(Stored data entries)
==*==
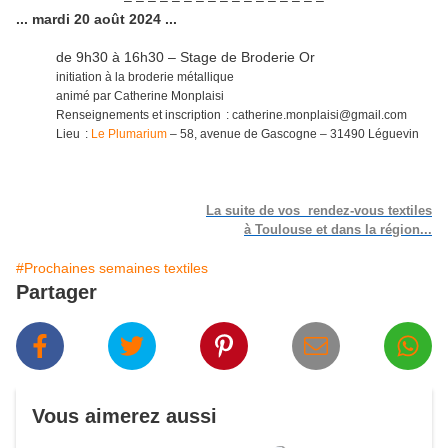
– – – – – – – – – – – – – – – – –
... mardi 20 août 2024 ...
de 9h30 à 16h30 – Stage de Broderie Or
initiation à la broderie métallique
animé par Catherine Monplaisi
Renseignements et inscription : catherine.monplaisi@gmail.com
Lieu :
Le Plumarium
– 58, avenue de Gascogne – 31490 Léguevin
La suite de vos rendez-vous textiles
à Toulouse et dans la région...
#Prochaines semaines textiles
Partager
Vous aimerez aussi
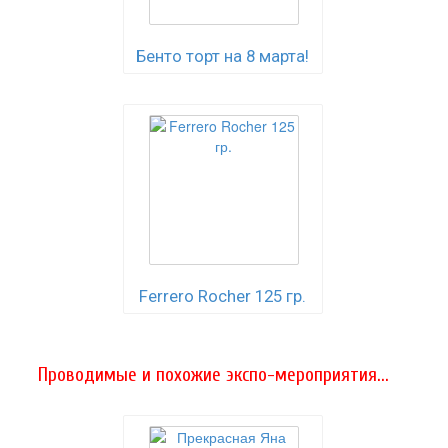
Бенто торт на 8 марта!
Ferrero Rocher 125 гр.
Проводимые и похожие экспо-мероприятия...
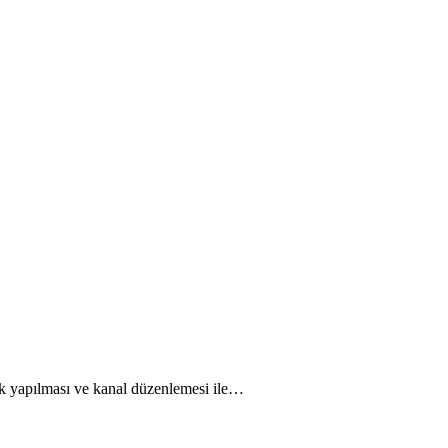
ik yapılması ve kanal düzenlemesi ile…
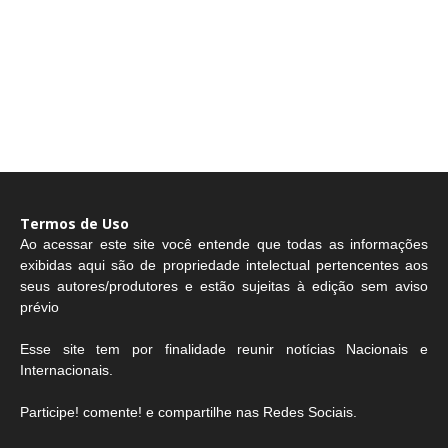
Termos de Uso
Ao acessar este site você entende que todas as informações
exibidas aqui são de propriedade intelectual pertencentes aos
seus autores/produtores e estão sujeitas à edição sem aviso
prévio
Esse site tem por finalidade reunir notícias Nacionais e
Internacionais.
Participe! comente! e compartilhe nas Redes Sociais.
==*==
What is being asked.
Within the entries above, give again exactly the lines starting at the one that contains "initiation à la broderie métallique" and ending at the one that contains "Ferrero Rocher 125 гр.", leaving out the pictures.

Result.
initiation à la broderie métallique
animé par Catherine Monplaisi
Renseignements et inscription : catherine.monplaisi@gmail.com
Lieu :
Le Plumarium
– 58, avenue de Gascogne – 31490 Léguevin
La suite de vos rendez-vous textiles
à Toulouse et dans la région...
#Prochaines semaines textiles
Partager
Vous aimerez aussi
Бенто торт на 8 марта!
Ferrero Rocher 125 гр.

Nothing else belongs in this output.